As I understand from a comment, the OP didn't realize that the Kaplan-Meier estimate is nothing but the empirical estimate of the survival function in case when there is no censoring.
Let me tell a word about that. Consider two independent random variables $X$ and $Y$ with continuous distributions, and independent replicated observations $x_i$ and $y_i$, $i=1, \ldots, n$. In the context of the Kaplan-Meier estimate, $Y$ is considered as the censoring variable and one observes the minima $t_i=\min(x_i,y_i)$ together with the indicators $\delta_i={\boldsymbol 1}_{x_i \leq y_i}$, independent replicated observations of $T=\min(X,Y)$ and $\Delta={\boldsymbol 1}_{X \leq Y}$ respectively.

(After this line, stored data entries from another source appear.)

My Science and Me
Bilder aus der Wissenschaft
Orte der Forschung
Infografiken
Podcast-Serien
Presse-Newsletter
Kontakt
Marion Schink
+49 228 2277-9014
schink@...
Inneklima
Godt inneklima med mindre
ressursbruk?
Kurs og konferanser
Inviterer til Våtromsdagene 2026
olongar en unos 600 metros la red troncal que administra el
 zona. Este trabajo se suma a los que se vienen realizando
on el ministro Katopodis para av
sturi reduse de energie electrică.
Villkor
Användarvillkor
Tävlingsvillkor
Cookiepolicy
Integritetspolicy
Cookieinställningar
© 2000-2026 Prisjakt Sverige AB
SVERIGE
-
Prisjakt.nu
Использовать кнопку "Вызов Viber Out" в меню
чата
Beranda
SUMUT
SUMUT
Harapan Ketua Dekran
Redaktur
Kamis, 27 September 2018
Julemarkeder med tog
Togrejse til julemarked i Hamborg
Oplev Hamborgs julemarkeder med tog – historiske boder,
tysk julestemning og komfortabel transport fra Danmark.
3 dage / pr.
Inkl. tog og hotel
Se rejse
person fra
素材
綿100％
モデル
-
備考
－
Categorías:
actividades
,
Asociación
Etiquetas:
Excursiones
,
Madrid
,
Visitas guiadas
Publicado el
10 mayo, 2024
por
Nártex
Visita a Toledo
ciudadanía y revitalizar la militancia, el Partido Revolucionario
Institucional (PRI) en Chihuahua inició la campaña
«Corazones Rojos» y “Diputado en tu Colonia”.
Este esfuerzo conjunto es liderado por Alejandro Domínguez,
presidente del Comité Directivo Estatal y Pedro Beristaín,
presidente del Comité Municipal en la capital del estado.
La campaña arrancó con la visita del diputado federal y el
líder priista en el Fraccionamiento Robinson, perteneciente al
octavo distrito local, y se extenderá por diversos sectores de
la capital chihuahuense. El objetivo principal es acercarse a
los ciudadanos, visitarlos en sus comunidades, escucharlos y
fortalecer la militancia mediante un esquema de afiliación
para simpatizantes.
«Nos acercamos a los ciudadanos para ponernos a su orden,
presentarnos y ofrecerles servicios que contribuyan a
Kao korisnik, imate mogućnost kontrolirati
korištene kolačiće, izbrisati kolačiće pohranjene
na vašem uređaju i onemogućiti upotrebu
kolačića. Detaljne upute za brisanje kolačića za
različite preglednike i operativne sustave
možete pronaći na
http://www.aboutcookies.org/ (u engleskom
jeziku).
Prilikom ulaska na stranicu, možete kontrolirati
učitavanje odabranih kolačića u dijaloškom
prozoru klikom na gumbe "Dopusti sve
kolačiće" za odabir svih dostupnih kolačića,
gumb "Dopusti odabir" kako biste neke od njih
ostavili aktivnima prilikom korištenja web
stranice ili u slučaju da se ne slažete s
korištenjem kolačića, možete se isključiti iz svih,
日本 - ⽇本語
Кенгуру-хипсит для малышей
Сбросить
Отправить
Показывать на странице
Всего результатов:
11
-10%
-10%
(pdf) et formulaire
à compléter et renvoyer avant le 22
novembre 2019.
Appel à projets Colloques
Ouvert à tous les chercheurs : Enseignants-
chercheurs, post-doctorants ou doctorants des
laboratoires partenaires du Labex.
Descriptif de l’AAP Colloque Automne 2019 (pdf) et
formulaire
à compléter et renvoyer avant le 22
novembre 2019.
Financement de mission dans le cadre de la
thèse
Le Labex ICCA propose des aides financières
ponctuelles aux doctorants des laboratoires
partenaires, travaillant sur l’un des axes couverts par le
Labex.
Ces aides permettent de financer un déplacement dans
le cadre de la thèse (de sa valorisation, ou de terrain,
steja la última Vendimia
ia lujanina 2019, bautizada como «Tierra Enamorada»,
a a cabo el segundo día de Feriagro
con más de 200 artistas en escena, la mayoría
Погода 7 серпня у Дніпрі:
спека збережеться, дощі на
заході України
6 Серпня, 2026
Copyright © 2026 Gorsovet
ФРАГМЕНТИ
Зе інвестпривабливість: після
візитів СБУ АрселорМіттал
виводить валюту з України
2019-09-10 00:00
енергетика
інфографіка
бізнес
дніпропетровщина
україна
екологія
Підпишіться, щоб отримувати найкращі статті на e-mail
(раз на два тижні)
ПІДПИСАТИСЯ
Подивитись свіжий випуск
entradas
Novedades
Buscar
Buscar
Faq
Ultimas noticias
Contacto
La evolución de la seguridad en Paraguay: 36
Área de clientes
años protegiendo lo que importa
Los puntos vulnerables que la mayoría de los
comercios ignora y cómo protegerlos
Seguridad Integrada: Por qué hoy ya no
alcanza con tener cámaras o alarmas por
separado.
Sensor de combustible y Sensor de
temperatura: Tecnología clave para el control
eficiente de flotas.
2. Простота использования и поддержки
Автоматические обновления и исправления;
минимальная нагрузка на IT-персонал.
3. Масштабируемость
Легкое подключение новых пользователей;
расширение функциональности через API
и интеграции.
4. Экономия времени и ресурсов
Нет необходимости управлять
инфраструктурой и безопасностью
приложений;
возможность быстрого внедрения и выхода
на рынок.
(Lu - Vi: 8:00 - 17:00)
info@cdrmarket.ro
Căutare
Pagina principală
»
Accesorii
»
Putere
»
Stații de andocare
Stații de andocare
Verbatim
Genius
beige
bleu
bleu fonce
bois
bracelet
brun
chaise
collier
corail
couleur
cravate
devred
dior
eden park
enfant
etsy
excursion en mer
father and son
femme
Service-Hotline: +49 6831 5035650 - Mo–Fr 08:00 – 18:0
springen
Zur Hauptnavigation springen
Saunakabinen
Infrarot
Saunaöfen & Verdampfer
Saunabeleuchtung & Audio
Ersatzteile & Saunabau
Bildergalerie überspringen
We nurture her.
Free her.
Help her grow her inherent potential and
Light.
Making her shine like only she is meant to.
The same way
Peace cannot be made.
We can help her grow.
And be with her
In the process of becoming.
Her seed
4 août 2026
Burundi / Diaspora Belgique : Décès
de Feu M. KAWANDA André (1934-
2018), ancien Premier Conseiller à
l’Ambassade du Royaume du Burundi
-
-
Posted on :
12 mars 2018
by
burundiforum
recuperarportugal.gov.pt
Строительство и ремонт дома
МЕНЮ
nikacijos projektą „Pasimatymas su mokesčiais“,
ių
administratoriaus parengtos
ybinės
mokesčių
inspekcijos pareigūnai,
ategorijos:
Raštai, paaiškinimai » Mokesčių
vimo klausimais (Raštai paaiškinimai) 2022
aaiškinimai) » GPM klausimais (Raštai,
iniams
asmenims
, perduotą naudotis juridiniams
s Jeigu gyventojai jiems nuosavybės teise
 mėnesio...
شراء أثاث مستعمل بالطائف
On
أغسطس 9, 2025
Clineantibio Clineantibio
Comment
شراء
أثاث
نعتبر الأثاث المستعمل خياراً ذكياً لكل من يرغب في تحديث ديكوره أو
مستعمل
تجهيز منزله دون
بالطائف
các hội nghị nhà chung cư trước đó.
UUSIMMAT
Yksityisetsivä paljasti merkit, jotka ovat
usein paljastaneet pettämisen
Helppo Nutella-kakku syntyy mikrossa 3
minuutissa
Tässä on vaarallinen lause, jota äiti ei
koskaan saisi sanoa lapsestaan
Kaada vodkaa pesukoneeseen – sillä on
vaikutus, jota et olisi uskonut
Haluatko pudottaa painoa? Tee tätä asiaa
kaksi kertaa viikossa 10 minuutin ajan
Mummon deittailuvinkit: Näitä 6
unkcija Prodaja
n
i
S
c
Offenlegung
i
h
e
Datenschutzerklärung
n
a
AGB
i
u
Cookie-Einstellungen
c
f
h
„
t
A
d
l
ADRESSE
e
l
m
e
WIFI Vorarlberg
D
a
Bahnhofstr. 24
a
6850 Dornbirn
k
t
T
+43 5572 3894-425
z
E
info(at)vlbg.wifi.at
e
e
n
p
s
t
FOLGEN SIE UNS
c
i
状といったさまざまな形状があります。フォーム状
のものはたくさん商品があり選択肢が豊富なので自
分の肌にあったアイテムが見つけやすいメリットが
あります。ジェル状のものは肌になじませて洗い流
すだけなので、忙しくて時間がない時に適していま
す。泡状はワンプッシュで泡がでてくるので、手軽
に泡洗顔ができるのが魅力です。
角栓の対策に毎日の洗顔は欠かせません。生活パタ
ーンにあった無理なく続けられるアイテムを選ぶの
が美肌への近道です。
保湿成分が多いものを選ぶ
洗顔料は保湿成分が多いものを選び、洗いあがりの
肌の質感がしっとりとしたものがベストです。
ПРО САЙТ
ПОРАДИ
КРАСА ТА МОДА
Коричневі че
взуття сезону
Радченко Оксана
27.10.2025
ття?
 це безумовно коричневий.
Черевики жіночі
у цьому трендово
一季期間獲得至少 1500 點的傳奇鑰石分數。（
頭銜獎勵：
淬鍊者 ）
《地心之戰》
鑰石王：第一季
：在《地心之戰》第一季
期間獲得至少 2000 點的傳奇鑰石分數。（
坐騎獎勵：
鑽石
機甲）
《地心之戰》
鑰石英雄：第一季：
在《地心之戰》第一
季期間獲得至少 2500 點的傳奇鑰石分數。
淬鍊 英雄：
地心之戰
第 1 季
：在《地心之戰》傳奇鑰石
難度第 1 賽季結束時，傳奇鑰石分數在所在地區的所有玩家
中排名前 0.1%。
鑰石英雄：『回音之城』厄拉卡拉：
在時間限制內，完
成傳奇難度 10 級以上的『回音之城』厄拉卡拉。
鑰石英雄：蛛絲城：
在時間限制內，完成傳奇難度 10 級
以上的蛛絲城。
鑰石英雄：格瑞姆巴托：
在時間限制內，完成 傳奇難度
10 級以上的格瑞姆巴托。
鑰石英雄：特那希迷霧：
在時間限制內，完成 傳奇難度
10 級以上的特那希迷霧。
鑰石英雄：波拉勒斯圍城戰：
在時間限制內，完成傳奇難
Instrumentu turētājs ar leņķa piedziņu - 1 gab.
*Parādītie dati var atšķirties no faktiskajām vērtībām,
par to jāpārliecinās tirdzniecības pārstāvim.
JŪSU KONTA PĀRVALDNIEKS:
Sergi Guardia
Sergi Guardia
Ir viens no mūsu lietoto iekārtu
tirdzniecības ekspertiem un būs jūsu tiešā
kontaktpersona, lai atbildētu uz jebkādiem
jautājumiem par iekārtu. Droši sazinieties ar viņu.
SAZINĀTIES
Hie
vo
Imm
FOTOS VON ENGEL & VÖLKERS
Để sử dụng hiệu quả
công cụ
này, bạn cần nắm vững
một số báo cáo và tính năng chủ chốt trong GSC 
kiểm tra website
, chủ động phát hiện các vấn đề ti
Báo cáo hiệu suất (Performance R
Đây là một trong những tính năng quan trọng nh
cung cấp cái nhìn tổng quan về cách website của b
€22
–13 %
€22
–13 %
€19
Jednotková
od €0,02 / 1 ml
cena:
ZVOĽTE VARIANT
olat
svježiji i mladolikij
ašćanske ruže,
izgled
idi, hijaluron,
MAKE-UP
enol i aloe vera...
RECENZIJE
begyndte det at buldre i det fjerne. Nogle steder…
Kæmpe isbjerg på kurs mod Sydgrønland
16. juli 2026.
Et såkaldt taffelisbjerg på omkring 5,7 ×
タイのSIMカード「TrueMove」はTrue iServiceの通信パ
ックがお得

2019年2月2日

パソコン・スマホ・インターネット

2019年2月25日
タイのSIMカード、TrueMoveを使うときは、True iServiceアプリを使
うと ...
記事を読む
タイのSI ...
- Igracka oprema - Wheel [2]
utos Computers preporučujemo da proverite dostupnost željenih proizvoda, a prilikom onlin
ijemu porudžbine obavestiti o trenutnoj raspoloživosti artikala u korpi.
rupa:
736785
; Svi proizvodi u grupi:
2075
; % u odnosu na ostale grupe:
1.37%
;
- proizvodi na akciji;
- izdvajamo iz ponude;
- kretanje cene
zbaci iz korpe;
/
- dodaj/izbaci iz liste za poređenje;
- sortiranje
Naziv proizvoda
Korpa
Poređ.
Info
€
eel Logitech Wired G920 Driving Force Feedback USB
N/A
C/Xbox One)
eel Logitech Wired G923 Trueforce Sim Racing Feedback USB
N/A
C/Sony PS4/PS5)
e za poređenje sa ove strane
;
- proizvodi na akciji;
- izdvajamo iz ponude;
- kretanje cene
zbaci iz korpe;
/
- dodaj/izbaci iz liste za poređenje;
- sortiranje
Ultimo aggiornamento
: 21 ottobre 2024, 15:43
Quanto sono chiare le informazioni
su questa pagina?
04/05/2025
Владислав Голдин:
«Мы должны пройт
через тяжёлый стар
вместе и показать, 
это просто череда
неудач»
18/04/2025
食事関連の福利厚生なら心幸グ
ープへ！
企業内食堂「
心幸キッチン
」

Note that $\Pr(T >t)=\Pr(X>t)\Pr(Y>t)$, that is to say $\boxed{S^T(t)=S^X(t)S^Y(t)}$ by denoting $S^T$, $S^X$ and $S^Y$ the survival functions of $T$, $X$ and $Y$ respectively.
The usual empirical survival function $\hat{S}^T$ of $T$ is available from the data. When seeking estimates $\hat{S}^X$ and $\hat{S}^Y$ of $S^X$ and $S^Y$, it is natural to require the empirical analogous of the previous boxed formula, that is to say $\boxed{\hat{S}^T(t)=\hat{S}^X(t)\hat{S}^Y(t)}$.
Then remember that:
The Kaplan-Meier estimates of $S^X$ and $S^Y$ satisfy this relation (at least when there are no ties, I don't know and I have not checked when there are ties). The case when $Y=+\infty$ corresponds to the absence of censoring, in this case $T=X$, $S^Y\equiv 1$, $\hat{S}^Y\equiv 1$ and one gets $\hat{S}^T(t)=\hat{S}^X(t)$: the Kaplan-Meier estimate is nothing but the empirical estimate of the survival function.
In fact (at least when there are no ties), the Kaplan-meier estimates can even be derived from the required relation $\boxed{\hat{S}^T(t)=\hat{S}^X(t)\hat{S}^Y(t)}$, after requiring in addition that $\hat{S}^X$ and $\hat{S}^Y$ are step functions jumping at the observations of $x_i$ ($t_i$ when $\delta_i=1$) and $y_i$ ($t_i$ when $\delta_i=0$) respectively.